Johnny "Mack" Brown (September 1, 1904 – November 14, 1974) was an American college football player and film actor originally billed as John Mack Brown at the height of his screen career.[1] He was mostly in Western films.

Early life

A depiction of a juke made by Brown, dodging a tackler in the open field without even using a stiff arm.[2]

Born and raised in Dothan, Alabama, Brown was a star of the high school football team, earning a football scholarship to the University of Alabama. His little brother Tolbert "Red" Brown played with "Mack" in 1925.

University of Alabama

While at the University of Alabama, Brown became an initiated member of the Kappa Sigma Fraternity.

Football

Brown was a prominent halfback on his university's Crimson Tide football team, coached by Wallace Wade. He earned the nickname "The Dothan Antelope" and was inducted into the College Football Hall of Fame. Pop Warner called him "one of the fastest football players I've ever seen."[3]

1924
"Mack" Brown in football uniform.

The 1924 team lost only to Centre. Brown starred in the defeat of Georgia Tech.

1925

Brown helped his team to become the 1925 NCAA Division I-A national football champions. In that year's Rose Bowl Game, he earned Most Valuable Player honors after scoring two of his team's three touchdowns in an upset win over the heavily favored Washington Huskies. The 1926 Crimson Tide was thus the first southern team to ever win a Rose Bowl. The game is commonly referred to as "the game that changed the south."[4] Brown was selected All-Southern.[5]

Film career

His good looks and powerful physique saw him portrayed on Wheaties cereal boxes and in 1927, brought an offer for motion picture screen tests that resulted in a long and successful career in Hollywood. He played silent film star Mary Pickford's love interest in her first talkie, Coquette (1929), for which Pickford won an Oscar.

He appeared in minor roles until 1930 when he was cast as the star in a Western entitled Billy the Kid and directed by King Vidor. An early widescreen film (along with Raoul Walsh's The Big Trail with John Wayne, produced the same year), the movie also features Wallace Beery as Pat Garrett. Brown was billed over Beery, who would become MGM's highest-paid actor within the next three years. Also in 1930, Brown played Joan Crawford's love interest in Montana Moon. Brown went on to make several more top-flight movies under the name John Mack Brown, including The Secret Six (1931) with Wallace Beery, Jean Harlow, and Clark Gable, as well as the legendary Lost Generation celebration of alcohol, The Last Flight (1931), and was being groomed by MGM as a leading man until being abruptly replaced on Laughing Sinners in 1931, with all his scenes reshot, substituting rising star Clark Gable in his place.
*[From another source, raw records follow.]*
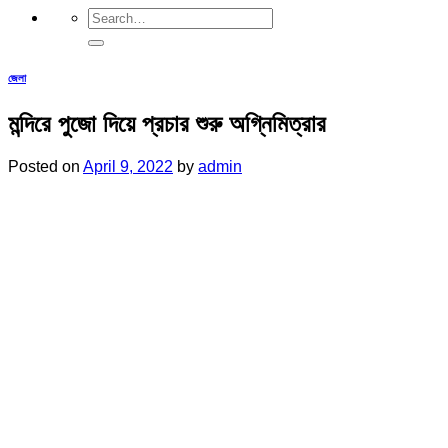
জেলা
মন্দিরে পুজো দিয়ে প্রচার শুরু অগ্নিমিত্রার
Posted on
April 9, 2022
by
admin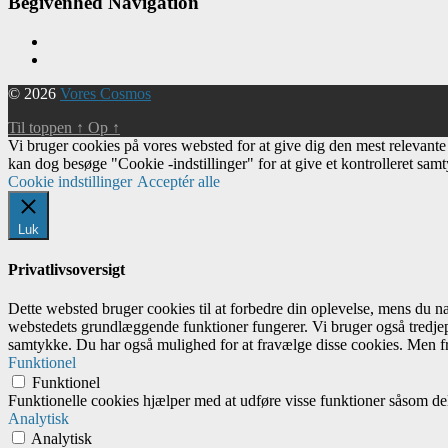
Begivenhed Navigation
© 2026
Vores Cosmos
Til toppen
↑
Op
↑
Vi bruger cookies på vores websted for at give dig den mest relevant
kan dog besøge "Cookie -indstillinger" for at give et kontrolleret sam
Cookie indstillinger
Acceptér alle
Luk
Privatlivsoversigt
Dette websted bruger cookies til at forbedre din oplevelse, mens du 
webstedets grundlæggende funktioner fungerer. Vi bruger også tredjep
samtykke. Du har også mulighed for at fravælge disse cookies. Men fr
Funktionel
Funktionel
Funktionelle cookies hjælper med at udføre visse funktioner såsom del
Analytisk
Analytisk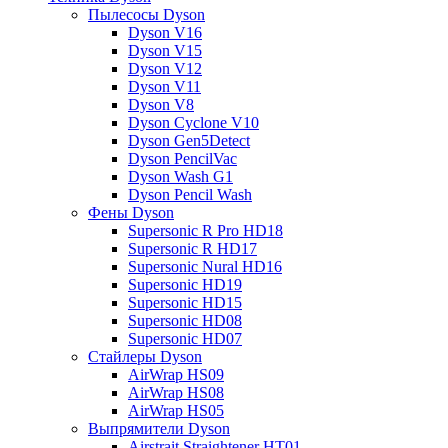
Пылесосы Dyson
Dyson V16
Dyson V15
Dyson V12
Dyson V11
Dyson V8
Dyson Cyclone V10
Dyson Gen5Detect
Dyson PencilVac
Dyson Wash G1
Dyson Pencil Wash
Фены Dyson
Supersonic R Pro HD18
Supersonic R HD17
Supersonic Nural HD16
Supersonic HD19
Supersonic HD15
Supersonic HD08
Supersonic HD07
Стайлеры Dyson
AirWrap HS09
AirWrap HS08
AirWrap HS05
Выпрямители Dyson
Airstrait Straightener HT01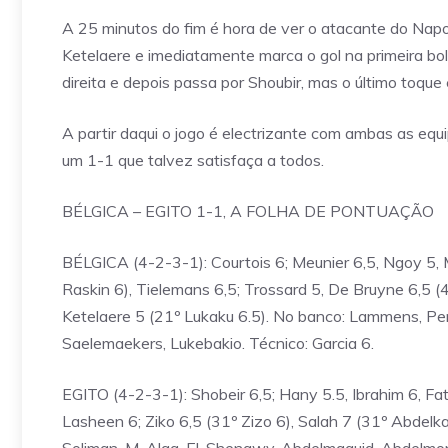
A 25 minutos do fim é hora de ver o atacante do Napo
Ketelaere e imediatamente marca o gol na primeira bo
direita e depois passa por Shoubir, mas o último toque
A partir daqui o jogo é electrizante com ambas as eq
um 1-1 que talvez satisfaça a todos.
BÉLGICA – EGITO 1-1, A FOLHA DE PONTUAÇÃO
BÉLGICA (4-2-3-1): Courtois 6; Meunier 6,5, Ngoy 5,
Raskin 6), Tielemans 6,5; Trossard 5, De Bruyne 6,5 
Ketelaere 5 (21º Lukaku 6.5). No banco: Lammens, Pen
Saelemaekers, Lukebakio. Técnico: Garcia 6.
EGITO (4-2-3-1): Shobeir 6,5; Hany 5.5, Ibrahim 6, Fat
Lasheen 6; Ziko 6,5 (31º Zizo 6), Salah 7 (31º Abdelk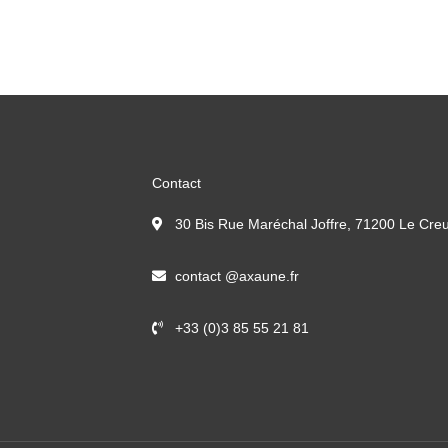
Contact
30 Bis Rue Maréchal Joffre, 71200 Le Cre
contact @axaune.fr
+33 (0)3 85 55 21 81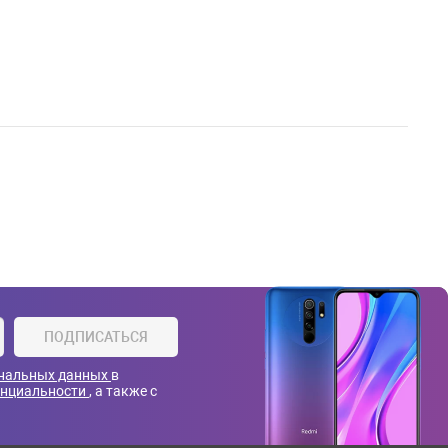
ПОДПИСАТЬСЯ
ональных данных
в
енциальности
, а также с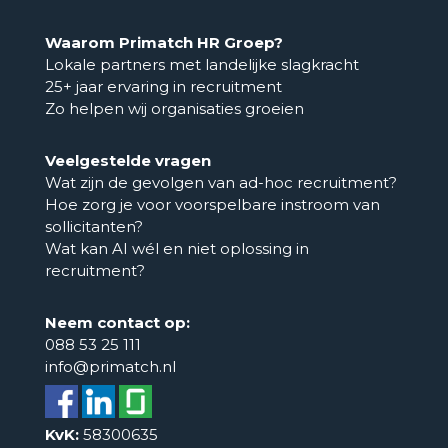
Waarom Primatch HR Groep?
Lokale partners met landelijke slagkracht
25+ jaar ervaring in recruitment
Zo helpen wij organisaties groeien
Veelgestelde vragen
Wat zijn de gevolgen van ad-hoc recruitment?
Hoe zorg je voor voorspelbare instroom van
sollicitanten?
Wat kan AI wél en niet oplossing in
recruitment?
Neem contact op:
088 53 25 111
info@primatch.nl
KvK:
58300635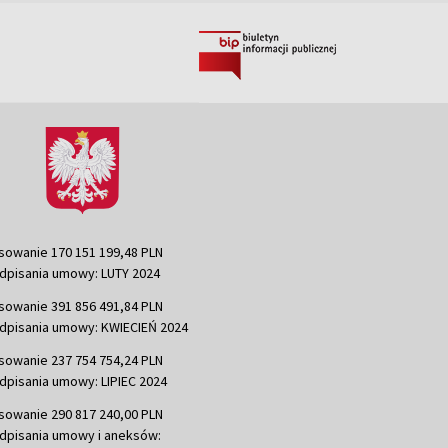
sowanie 170 151 199,48 PLN
dpisania umowy: LUTY 2024
sowanie 391 856 491,84 PLN
dpisania umowy: KWIECIEŃ 2024
sowanie 237 754 754,24 PLN
dpisania umowy: LIPIEC 2024
sowanie 290 817 240,00 PLN
dpisania umowy i aneksów: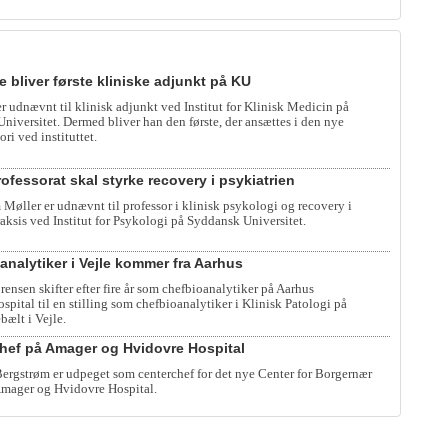
e bliver første kliniske adjunkt på KU
er udnævnt til klinisk adjunkt ved Institut for Klinisk Medicin på
iversitet. Dermed bliver han den første, der ansættes i den nye
ori ved instituttet.
ofessorat skal styrke recovery i psykiatrien
 Møller er udnævnt til professor i klinisk psykologi og recovery i
raksis ved Institut for Psykologi på Syddansk Universitet.
analytiker i Vejle kommer fra Aarhus
rensen skifter efter fire år som chefbioanalytiker på Aarhus
spital til en stilling som chefbioanalytiker i Klinisk Patologi på
bælt i Vejle.
hef på Amager og Hvidovre Hospital
rgstrøm er udpeget som centerchef for det nye Center for Borgernær
mager og Hvidovre Hospital.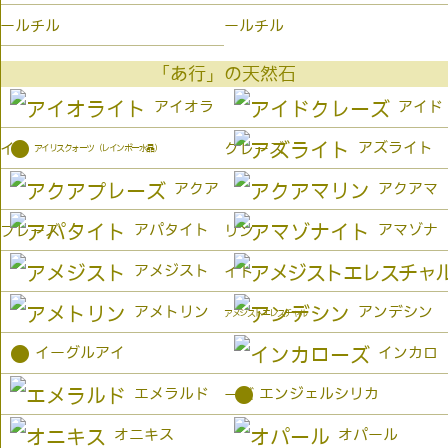
ールチル
ールチル
「あ行」の天然石
アイオラ
アイド
●
アズライト
イト
クレーズ
アイリスクォーツ（レインボー水晶）
アクア
アクアマ
アパタイト
アマゾナ
プレーズ
リン
アメジスト
イト
アメトリン
アンデシン
アメジストエレスチャル
●
イーグルアイ
インカロ
●
エメラルド
エンジェルシリカ
ーズ
オニキス
オパール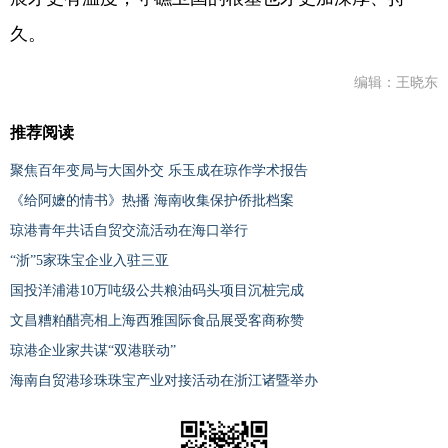
久。
编辑：王晓东
推荐阅读
聚焦百年变局与大国外交 乐玉成在琼作学术报告
《给阿嬷的情书》热播 海南收集保护侨批档案
琼港青年共话自贸交流活动在海口举行
“浙”5家珠宝企业入驻三亚
国投洋浦港10万吨级公共粮油码头项目沉桩完成
文昌糟粕醋亮相上海西雅国际食品展受客商称赞
琼港企业家共谋“双港联动”
海南自贸港珍珠珠宝产业对接活动在浙江诸暨举办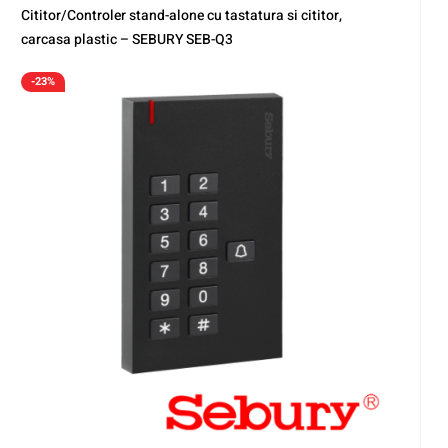
Cititor/Controler stand-alone cu tastatura si cititor,
carcasa plastic – SEBURY SEB-Q3
-23%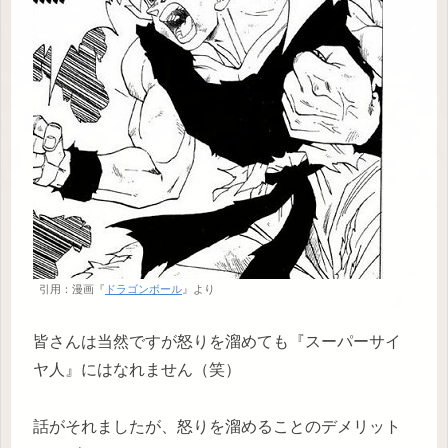
引用：漫画『
ドラゴンボール
』より
皆さんは当然ですが怒りを溜めても『スーパーサイ
ヤ人』にはなれません（笑）
話がそれましたが、怒りを溜めることのデメリット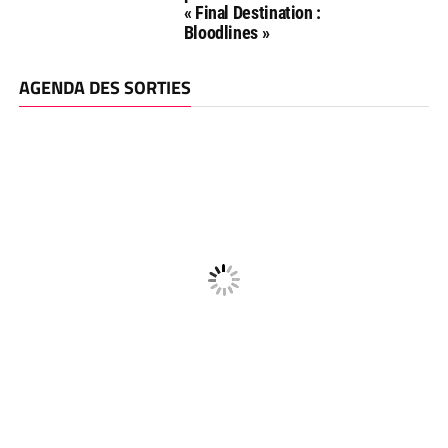
« Final Destination :
Bloodlines »
AGENDA DES SORTIES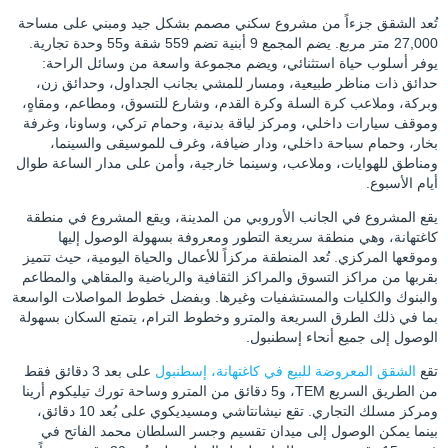
تُعد الشقق جزءاً من مشروع سكني مصمم بشكل جيد ومبني على مساحة
27,000 متر مربع. يضم المجمع 9 أبنية تضم 559 شقة و55 وحدة تجارية.
يوفر أسلوب حياة استثنائي، ويضم مجموعة واسعة من وسائل الراحة:
حدائق ذات مناظر طبيعية، ومسار للمشي بجانب الجداول، وحدائق زن،
وبركة، وملاعب كرة السلة وكرة القدم، وشارع للتسوق، ومطاعم، ومقاهٍ،
وموقف سيارات داخلي، ومركز لياقة بدنية، وحمام تركي، وساونا، وغرفة
بخار، وحمام سباحة داخلي، ودار ضيافة، وغرف للموسيقى والسينما،
ومناطق للهوايات، وملاعب، وسينما خارجية، وأمن على مدار الساعة طوال
أيام الأسبوع.
يقع المشروع في الجانب الأوروبي من المدينة، ويقع المشروع في منطقة
كاغتهانة، وهي منطقة سريعة التطور ومعروفة بسهولة الوصول إليها
وموقعها المركزي. تُعد المنطقة مركزاً للأعمال والحياة اليومية، حيث تتميز
بقربها من مراكز التسوق والمراكز الثقافية والرياضية والمقاهي والمطاعم
والبنوك والكليات والمستشفيات وغيرها. وبفضل خطوط المواصلات الواسعة
بما في ذلك الطرق السريعة والمترو وخطوط الترام، يتمتع السكان بسهولة
الوصول إلى جميع أنحاء إسطنبول.
تقع
الشقق المعروضة للبيع في كاغتهانة، إسطنبول
على بعد 3 دقائق فقط
من الطريق السريع TEM، و5 دقائق من المترو وساحة تورك تيليكوم أرينا
ومركز مسلك التجاري. تقع نيشانتاشي ومسيديكوي على بُعد 10 دقائق،
بينما يمكن الوصول إلى ميدان تقسيم وجسر السلطان محمد الفاتح في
MGM and director Woody Van Dyke screen tested him for the lead role of Tarzan the Ape Man but Van Dyke didn't feel he was tall enough. [6]

With Lois January in 1936

Rechristened "Johnny Mack Brown" in the wake of this extremely serious career downturn, he made low-budget westerns for independent producers. Eventually he became one of the screen's top B-movie cowboys, and became a popular star at Universal Pictures in 1937. A fan of Mexican music, he showcased the talents of guitarist Francisco Mayorga and The Guadalajara Trio in films like Boss of Bullion City and The Masked Rider. Brown also starred in four serials for Universal (Rustlers of Red Dog, Wild West Days, Flaming Frontiers and The Oregon Trail) and was a hero to millions of young children at movie theaters and on their television screens.

Brown moved to Monogram Pictures in 1943 to replace that studio's cowboy star Buck Jones, who had died months before. Brown's Monogram series was immediately successful and he starred in more than 60 westerns over the next 10 years, often playing "Nevada Jack McKenzie" opposite Buck Jones's old sidekick Raymond Hatton. Brown was also featured in two higher-budgeted dramas, Forever Yours and Flame of the West, both released by Monogram in 1945 and both billing the actor under his former "dramatic" name, John Mack Brown.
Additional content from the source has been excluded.